The spatial variations of the gas-to-dust ratio (GDR) provide constraints on the chemical evolution and lifecycle of dust in galaxies. We examine the relation between dust and gas at 10-50 pc resolution in the Large and Small Magellanic Clouds (LMC and SMC) based on Herschel far-infrared (FIR), H I 21 cm, CO, and Halpha observations. In the diffuse atomic ISM, we derive the gas-to-dust ratio as the slope of the dust-gas relation and find gas-to-dust ratios of 380+250-130 in the LMC, and 1200+1600-420 in the SMC, not including helium. The atomic-to-molecular transition is located at dust surface densities of 0.05 Mo pc-2 in the LMC and 0.03 Mo pc-2 in the SMC, corresponding to AV ~ 0.4 and 0.2, respectively.

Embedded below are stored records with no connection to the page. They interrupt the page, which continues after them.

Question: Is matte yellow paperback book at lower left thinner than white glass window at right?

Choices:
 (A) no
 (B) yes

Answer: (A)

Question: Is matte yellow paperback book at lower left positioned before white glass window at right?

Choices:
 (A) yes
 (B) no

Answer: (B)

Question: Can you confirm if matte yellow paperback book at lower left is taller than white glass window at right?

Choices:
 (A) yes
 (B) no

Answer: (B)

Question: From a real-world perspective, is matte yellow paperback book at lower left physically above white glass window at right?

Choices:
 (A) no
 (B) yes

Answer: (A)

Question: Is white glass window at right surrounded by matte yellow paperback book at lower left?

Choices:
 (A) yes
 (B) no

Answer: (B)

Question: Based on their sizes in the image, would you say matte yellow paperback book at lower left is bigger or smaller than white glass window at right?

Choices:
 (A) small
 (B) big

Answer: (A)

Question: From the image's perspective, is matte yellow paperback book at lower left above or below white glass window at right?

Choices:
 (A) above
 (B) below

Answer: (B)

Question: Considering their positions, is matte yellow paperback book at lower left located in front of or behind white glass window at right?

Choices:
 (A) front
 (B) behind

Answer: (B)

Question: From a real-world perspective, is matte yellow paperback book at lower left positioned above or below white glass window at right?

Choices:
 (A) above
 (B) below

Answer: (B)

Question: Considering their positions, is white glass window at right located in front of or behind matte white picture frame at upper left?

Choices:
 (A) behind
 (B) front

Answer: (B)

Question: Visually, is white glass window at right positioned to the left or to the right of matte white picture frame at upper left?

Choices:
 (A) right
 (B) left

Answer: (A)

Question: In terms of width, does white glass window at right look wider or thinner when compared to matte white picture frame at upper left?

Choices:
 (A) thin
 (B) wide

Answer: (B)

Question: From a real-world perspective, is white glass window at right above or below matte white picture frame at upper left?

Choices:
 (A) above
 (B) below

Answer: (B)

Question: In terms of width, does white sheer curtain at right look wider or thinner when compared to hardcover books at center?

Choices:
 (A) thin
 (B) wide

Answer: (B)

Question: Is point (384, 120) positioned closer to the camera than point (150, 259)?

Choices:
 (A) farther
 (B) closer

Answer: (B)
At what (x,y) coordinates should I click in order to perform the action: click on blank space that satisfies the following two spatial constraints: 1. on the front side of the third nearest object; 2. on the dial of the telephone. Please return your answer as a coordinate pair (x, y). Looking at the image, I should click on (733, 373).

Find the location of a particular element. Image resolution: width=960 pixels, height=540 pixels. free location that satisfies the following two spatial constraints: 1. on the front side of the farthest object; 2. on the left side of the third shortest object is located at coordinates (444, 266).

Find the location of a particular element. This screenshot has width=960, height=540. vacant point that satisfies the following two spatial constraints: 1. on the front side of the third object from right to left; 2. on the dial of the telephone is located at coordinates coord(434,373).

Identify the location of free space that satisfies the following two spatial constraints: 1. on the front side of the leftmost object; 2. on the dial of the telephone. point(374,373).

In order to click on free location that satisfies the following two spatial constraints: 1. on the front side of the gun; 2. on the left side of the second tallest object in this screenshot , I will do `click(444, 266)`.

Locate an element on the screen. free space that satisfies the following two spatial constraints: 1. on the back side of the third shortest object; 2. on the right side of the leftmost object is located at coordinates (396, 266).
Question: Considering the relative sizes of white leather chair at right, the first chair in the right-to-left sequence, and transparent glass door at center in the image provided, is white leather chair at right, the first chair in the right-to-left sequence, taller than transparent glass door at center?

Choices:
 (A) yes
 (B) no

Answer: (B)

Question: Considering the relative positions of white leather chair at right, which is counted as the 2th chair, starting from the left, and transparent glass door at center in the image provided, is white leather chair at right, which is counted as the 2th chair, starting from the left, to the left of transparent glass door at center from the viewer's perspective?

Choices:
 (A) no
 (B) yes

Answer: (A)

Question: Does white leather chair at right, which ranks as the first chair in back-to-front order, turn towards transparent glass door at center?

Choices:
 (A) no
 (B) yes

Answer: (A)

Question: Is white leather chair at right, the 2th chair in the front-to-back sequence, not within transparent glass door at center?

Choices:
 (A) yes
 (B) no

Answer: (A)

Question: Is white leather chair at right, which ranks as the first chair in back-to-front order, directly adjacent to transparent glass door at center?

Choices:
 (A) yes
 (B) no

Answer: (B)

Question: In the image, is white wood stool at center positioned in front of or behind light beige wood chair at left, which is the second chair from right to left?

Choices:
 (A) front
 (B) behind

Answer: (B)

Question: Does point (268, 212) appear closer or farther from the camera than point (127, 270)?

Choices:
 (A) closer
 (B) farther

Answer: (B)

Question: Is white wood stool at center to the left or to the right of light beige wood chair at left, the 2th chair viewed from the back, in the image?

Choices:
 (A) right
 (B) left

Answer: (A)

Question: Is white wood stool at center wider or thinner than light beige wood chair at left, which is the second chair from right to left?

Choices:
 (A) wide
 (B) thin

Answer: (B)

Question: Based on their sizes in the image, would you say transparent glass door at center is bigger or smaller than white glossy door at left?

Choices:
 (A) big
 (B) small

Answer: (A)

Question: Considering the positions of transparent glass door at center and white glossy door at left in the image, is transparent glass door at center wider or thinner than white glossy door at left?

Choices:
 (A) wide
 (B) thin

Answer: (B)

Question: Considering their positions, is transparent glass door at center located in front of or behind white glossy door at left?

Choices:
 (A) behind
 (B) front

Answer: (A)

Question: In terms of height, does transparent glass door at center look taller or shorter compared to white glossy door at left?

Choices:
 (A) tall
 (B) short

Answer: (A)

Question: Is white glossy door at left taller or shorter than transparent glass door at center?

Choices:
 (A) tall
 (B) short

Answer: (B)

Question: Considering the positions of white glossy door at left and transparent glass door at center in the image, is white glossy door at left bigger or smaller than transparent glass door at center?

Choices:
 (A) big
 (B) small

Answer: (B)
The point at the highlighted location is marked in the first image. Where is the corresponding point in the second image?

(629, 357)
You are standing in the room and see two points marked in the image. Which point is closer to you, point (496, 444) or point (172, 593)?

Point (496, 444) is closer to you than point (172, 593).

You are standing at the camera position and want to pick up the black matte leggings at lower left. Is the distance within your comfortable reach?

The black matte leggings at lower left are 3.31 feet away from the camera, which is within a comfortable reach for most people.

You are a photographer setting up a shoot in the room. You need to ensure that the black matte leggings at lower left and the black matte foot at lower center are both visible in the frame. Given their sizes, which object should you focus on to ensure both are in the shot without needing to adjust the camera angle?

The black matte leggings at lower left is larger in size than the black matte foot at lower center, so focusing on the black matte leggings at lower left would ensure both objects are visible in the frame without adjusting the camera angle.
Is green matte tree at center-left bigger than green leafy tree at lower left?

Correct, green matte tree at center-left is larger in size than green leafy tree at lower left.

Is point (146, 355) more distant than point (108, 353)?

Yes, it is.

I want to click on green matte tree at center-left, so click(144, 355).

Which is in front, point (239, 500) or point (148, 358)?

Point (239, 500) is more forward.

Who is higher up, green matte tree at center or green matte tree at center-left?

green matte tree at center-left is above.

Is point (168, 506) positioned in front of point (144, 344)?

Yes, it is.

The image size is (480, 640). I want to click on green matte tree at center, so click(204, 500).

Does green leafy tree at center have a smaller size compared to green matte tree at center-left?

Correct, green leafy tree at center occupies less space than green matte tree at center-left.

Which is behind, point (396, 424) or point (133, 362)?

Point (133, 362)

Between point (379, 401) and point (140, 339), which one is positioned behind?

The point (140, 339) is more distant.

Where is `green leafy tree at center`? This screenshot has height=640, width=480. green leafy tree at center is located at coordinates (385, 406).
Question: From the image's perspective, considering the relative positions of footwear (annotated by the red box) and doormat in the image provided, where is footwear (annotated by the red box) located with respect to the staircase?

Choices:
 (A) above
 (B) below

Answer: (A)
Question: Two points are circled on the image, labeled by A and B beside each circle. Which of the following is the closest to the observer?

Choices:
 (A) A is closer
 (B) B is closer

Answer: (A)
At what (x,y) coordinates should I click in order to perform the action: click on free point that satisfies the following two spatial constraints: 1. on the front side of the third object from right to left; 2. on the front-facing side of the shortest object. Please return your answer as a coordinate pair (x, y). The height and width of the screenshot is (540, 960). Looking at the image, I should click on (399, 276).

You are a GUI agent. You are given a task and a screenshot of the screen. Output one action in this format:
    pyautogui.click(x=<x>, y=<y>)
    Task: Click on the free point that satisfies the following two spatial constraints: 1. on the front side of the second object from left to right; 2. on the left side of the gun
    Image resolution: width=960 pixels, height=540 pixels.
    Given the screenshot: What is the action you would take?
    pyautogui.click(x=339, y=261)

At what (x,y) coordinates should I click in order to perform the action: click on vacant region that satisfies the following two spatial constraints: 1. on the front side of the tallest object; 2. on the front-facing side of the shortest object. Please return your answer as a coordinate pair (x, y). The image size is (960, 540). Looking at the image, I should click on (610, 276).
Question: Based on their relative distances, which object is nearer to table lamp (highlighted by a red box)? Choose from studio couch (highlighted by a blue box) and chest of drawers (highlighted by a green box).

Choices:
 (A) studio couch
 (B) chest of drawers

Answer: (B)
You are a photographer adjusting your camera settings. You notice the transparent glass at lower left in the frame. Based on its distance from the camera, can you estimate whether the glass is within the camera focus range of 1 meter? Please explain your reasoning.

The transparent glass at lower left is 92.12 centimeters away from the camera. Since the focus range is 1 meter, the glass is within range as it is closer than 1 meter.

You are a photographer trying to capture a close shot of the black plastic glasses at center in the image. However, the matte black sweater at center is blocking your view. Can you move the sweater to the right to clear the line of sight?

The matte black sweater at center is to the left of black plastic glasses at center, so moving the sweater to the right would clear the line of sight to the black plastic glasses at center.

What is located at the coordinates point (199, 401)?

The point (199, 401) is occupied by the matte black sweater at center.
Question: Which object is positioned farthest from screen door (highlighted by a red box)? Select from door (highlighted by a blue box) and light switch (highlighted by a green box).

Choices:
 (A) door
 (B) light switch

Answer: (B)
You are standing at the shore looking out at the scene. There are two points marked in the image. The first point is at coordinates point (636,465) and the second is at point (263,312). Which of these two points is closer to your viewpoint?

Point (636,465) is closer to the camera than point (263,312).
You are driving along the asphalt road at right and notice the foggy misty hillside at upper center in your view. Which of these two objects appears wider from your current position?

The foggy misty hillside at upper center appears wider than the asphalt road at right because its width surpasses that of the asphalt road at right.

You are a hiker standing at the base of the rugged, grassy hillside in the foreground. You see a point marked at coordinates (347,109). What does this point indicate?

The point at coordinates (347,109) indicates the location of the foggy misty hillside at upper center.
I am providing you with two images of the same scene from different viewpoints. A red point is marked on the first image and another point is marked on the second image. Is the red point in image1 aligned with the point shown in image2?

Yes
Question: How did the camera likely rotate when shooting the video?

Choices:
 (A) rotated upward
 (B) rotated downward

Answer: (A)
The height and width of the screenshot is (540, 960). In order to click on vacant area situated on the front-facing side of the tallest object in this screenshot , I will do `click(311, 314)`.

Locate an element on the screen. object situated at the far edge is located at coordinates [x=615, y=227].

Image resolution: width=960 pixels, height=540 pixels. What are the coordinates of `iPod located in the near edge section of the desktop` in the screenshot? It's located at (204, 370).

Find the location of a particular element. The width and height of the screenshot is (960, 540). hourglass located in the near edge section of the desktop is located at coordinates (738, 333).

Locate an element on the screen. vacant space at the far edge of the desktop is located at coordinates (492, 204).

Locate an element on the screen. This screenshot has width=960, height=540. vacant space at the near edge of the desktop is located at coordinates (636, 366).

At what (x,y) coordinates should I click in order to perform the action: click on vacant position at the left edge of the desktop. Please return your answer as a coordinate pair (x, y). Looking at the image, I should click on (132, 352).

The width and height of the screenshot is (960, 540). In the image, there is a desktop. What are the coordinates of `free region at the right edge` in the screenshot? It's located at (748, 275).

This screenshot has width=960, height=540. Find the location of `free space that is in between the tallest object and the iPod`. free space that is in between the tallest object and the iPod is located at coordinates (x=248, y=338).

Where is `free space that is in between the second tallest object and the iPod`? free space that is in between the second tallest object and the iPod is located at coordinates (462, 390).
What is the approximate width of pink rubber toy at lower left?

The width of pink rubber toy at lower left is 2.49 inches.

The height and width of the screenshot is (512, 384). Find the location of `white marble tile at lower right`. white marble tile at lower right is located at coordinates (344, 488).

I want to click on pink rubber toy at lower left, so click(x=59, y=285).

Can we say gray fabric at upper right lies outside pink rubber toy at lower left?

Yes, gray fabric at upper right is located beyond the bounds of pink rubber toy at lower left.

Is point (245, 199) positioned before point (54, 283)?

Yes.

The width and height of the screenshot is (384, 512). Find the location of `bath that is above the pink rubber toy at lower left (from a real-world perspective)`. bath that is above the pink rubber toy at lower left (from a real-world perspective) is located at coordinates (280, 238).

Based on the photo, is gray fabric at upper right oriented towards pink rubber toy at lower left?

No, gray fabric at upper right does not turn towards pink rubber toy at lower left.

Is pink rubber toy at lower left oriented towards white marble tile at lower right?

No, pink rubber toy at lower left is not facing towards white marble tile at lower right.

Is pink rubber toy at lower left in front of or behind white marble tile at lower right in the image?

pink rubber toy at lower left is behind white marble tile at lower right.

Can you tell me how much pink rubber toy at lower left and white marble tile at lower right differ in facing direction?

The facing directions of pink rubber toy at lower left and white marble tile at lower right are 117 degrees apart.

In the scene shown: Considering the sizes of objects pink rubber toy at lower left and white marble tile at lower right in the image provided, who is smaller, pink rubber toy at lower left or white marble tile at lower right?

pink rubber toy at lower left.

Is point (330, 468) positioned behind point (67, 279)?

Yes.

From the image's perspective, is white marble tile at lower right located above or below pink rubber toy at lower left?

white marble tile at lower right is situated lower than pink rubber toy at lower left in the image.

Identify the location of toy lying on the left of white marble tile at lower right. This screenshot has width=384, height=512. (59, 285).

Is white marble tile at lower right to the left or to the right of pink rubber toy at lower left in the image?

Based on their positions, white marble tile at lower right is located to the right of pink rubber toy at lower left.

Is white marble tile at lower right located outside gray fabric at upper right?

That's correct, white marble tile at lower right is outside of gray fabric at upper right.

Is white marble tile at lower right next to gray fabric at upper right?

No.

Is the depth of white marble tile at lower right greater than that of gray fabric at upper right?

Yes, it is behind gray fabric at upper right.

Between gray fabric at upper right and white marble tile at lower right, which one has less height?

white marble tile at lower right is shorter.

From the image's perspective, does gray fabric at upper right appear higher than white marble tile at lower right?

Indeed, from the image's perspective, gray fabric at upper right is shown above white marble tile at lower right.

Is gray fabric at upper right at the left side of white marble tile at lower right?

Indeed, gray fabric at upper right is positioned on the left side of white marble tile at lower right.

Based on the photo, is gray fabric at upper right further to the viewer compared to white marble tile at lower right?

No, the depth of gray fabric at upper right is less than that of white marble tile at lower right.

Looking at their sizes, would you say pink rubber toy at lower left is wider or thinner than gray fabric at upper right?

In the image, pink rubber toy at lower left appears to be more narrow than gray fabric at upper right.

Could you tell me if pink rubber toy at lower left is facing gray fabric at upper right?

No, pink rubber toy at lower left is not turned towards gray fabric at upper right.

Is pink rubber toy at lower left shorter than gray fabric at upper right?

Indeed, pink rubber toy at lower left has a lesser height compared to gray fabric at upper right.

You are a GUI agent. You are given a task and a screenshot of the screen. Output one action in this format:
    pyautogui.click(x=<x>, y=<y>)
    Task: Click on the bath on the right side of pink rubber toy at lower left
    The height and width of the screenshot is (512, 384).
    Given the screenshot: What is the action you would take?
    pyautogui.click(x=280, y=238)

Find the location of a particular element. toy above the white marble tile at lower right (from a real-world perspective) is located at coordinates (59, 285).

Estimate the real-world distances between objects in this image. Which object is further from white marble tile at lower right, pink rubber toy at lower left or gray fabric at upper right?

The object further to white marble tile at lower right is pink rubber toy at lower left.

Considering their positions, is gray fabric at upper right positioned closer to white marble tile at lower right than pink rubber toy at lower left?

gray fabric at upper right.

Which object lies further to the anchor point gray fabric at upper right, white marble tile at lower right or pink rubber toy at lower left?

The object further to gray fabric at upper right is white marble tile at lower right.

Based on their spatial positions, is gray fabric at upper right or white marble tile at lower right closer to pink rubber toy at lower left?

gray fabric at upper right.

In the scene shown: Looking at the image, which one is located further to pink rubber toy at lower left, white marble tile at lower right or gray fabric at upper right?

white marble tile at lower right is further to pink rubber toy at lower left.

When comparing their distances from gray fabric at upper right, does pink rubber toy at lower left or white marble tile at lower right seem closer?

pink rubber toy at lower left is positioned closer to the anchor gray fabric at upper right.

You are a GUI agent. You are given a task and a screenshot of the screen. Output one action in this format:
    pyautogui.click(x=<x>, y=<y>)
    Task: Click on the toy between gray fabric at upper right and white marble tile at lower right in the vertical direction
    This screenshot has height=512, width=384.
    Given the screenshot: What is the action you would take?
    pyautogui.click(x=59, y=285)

We investigate the range of CO-to-H2 conversion factor to best account for all the molecular gas in the beam of the observations, and find upper limits on XCO to be 6x1020 cm-2 K-1 km-1 s in the LMC (Z=0.5Zo) at 15 pc resolution, and 4x 1021 cm-2 K-1 km-1 s in the SMC (Z=0.2Zo) at 45 pc resolution. In the LMC, the slope of the dust-gas relation in the dense ISM is lower than in the diffuse ISM by a factor ~2, even after accounting for the effects of CO-dark H2 in the translucent envelopes of molecular clouds. Coagulation of dust grains and the subsequent dust emissivity increase in molecular clouds, and/or accretion of gas-phase metals onto dust grains, and the subsequent dust abundance (dust-to-gas ratio) increase in molecular clouds could explain the observations. In the SMC, variations in the dust-gas slope caused by coagulation or accretion are degenerate with the effects of CO-dark H2. Within the expected 5--20 times Galactic XCO range, the dust-gas slope can be either constant or decrease by a factor of several across ISM phases. Further modeling and observations are required to break the degeneracy between dust grain coagulation, accretion, and CO-dark H2.